E uma luz assombrada
abominável     aos solavancos
crescia em todos os pontos cardeais
em todas as coisas que se divisavam
ao vicejar da treva
entre os degraus dum largo sem nome e sem lugar
na mão tremeluzente, na chave de novo achada
para trespassar todos os símbolos
quando o homem de cinzento erguia no seu chapéu
entontecido e prestes a partir
uma agonia lírica, clássica, regionalista

para todos os rostos destroçados.


NICOLAU SAIÃO
[na folha volante de Agosto.1986 do “Bureau Surrealista Lisboa Alentejo” de MC/ns]

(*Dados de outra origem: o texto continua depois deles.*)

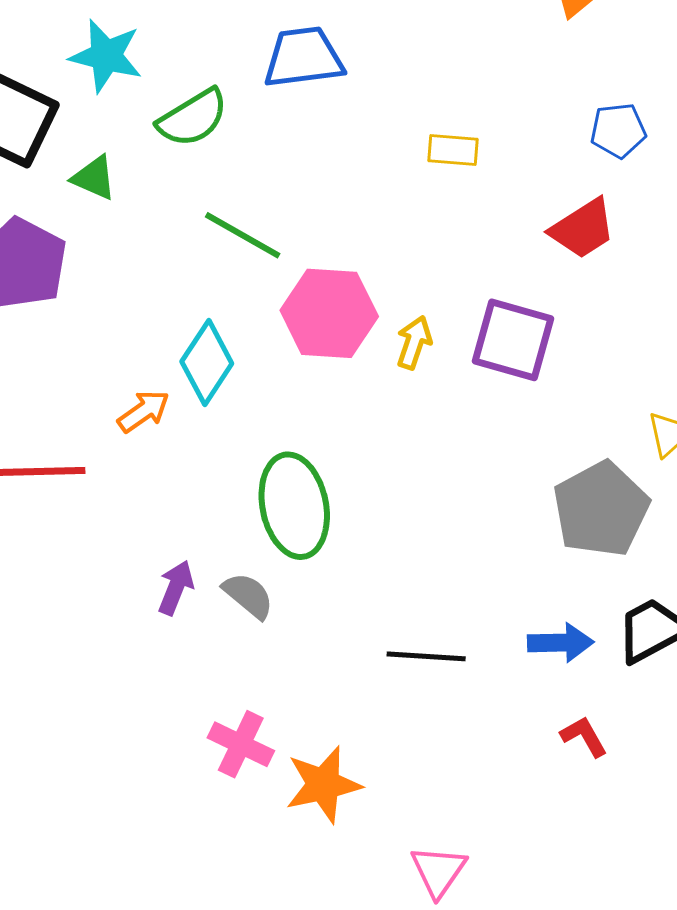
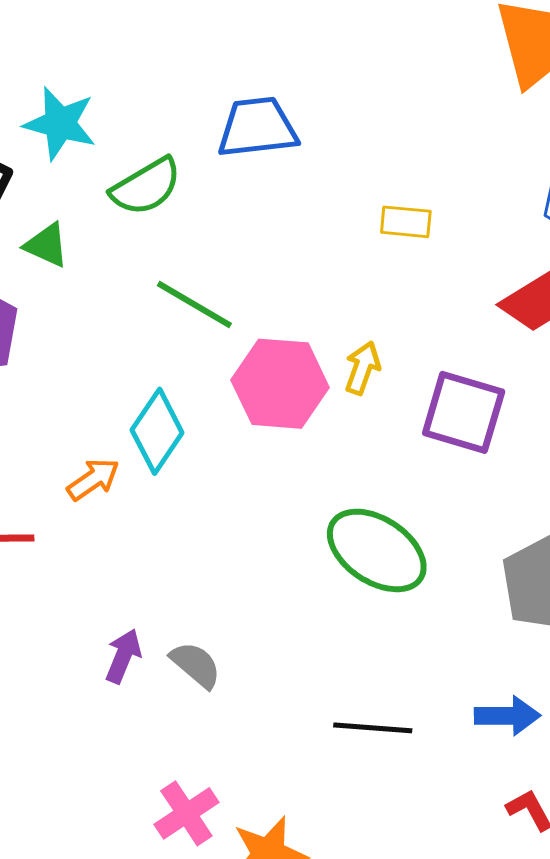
yellow arrow: (414, 343) -> (362, 368), moved
green ellipse: (294, 506) -> (377, 550), moved, turned -46
pink cross: (241, 744) -> (186, 813), turned 30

sexta-feira, 24 de abril de 2020

[0706] Um poema "abrílico" de Nicolau Saião, em cima da data


ABRIL ANTECIPADO

Em Lisboa, na rua
do Alecrim, recordo-me como
se fosse hoje: uma casa
sombria, onde foi bom ficar
minutos e minutos entre memórias
quotidianas de velhos alfarrábios, livros
para passeios vulgares de compra e venda. Ali
parei. Como um barco, uma nuvem, uma presença
obscura de gentes para sempre perdidas, nessa
humilíssima loja me detive: o pó, o ping-pong
da conversa. E veio a esperança saltando sobre nós
como se o oceano nos tocasse nos olhos, lembranças
de Índias sem pimenta e sangue. E logo, por acaso
um estrondo lá fora. Mistério. Cumplicidade. E assim
tive tempo de Abril antecipado na fala do colega
de amargura: “Ainda não é a bernarda, caro amigo. Podes continuar
a ver os livros que aí estão. Ainda (que chatice!)
está por anos!”. Nessa tarde, numa
vendedeira de rua, comprara pêssegos. Era
em Julho. Nas caras que passavam pareceu-me distinguir
por entre o resto todo, agonia e raiva. Homens, mulheres
crianças como em todos os tempos. Senti então, enquanto
no Tejo tombava um sol devastado, que um dia
um estrondo não seria apenas o dum pneu que estoira. O coração
tivera, pobre dele, Abril antecipado e, aberto
ficava de conserva mais uns tempos, criando
talvez outras janelas para todos os lados, esperando
para todas as horas a hora enfebrecida como um sulco de lume
nas espáduas dos amantes. A hora
ardente e dura como cimento secular. Foi isto em
setenta e dois. Depois
a vida continuou, vaga e solene, tenaz e sonolenta. Tive
amores e amigos mortos, alguns suicidados, outros
feridos de pasmo e solidão. E rochedos erguidos
nos caminhos do mundo. E quando Abril chegou
com seus favos, seus deuses, suas flores
suas praias, seus bosques, sua chuva benigna
a memória da esperança não morrera. O poeta fala
no tempo. É seu o tempo imenso
dos vivos e dos mortos, dos que nunca
contemplaram face a face o seu destino. Por ser um espelho
ardido, é a palavra. O signo do instante destruído. Foi
o Abril dos ombros curvados que me deu Abril.
Mesmo que Abril nada me desse, senão
senão esta tristeza de tão pouco
Abril ter sido para uma sede de primaveras, feitas
para o pão, para o riso, para o tempo intacto
do livre Verão dos homens sob as estrelas de Agosto.

quarta-feira, 15 de abril de 2020

[0705] "Relíquia", de Nicolau Saião


RELÍQUIA

Onde está o silêncio onde jaz o silêncio?
Não neste braço   sujo   cortado
Não neste tapete espesso   neste bloco de apontamentos
onde se cruzam insultos   rimas
Não no pequeno perímetro das veias

- afinal tudo tudo entre nuvens de carbono
semelhantes a um bafo de camponês sobre a neve
onde se esmagavam insectos e excrementos de lobo
O primo velho outrora mo ensinara num mês adolescente.

Onde  em que ilha de desolação
sufocado  incerto  esse silêncio soberano
onde jaz    cerzido por traços de faca de pedra
Não   não o barulho de um passo que caminha para a beleza dum rosto
saindo de um vazadouro para a lama musgosa da margem
Brilhante como celofane

O silêncio que respira
Sim o silêncio morno de quem procura o vazio
ou de quem busca uma cor imersa na carne recordada
da mão faminta    de muitos negrumes alheios

O silêncio que se recolhe
que se desdobra
que nos relembra de momentos e perdas
O silêncio que permutamos
O silêncio para além da luz   entre os olhos de uma fera morta.